Blind deconvolution final estimateYesterday I participated in Social Slam, a tremendous event put on by the Social Media Club of Knoxville and Mark Schaefer. It was a very content-rich day, and the sellout crowd of 430 attendees got to hear from the likes of Jay Baer, Trey Pennington and your humble research geek. One of the presentations, though, stuck in my craw a bit, because it contained a piece of "data" that is emblematic of a particularly dangerous line of thinking. The presentation in question tracked the effectiveness of a social media campaign, and made the point that the messaging itself, disseminated mostly over Twitter and Facebook, had a reach of 2.7 million persons. This figure was derived using a tool that looks at retweets, shares, and the sizes of friend/follower audiences. The speaker then went on to disparage traditional media a little, for not being able to provide those kinds of metrics with the same precision.

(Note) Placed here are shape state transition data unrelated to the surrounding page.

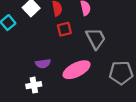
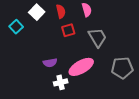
white cross: (34, 85) -> (61, 82), moved

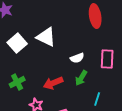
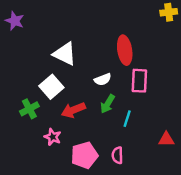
red ellipse: (95, 16) -> (125, 50), moved
white square: (17, 43) -> (51, 87), moved
cyan line: (97, 99) -> (127, 119), moved

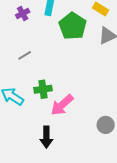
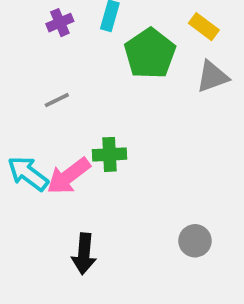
green cross: (43, 89) -> (110, 154), moved
pink arrow: (62, 105) -> (69, 176), moved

The problem is that this 2.7 million "reach" figure is ludicrous. Could it potentially have reached that many people? I suppose there is some non-zero probability of that, but I'm still gonna call it zero. The fact is, when I tweet something to my followers, only a handful see it at that time. Others may find it through retweets, or through search, but in no way, shape or form did all of my followers see my message - and in fact, you can't even tell me how many "impressions" my message had. The same is true on Facebook - if someone shares a message there, Facebook's EdgeRank algorithm could very easily deemphasize the message to oblivion if there is little demonstrable engagement between messenger and recipient.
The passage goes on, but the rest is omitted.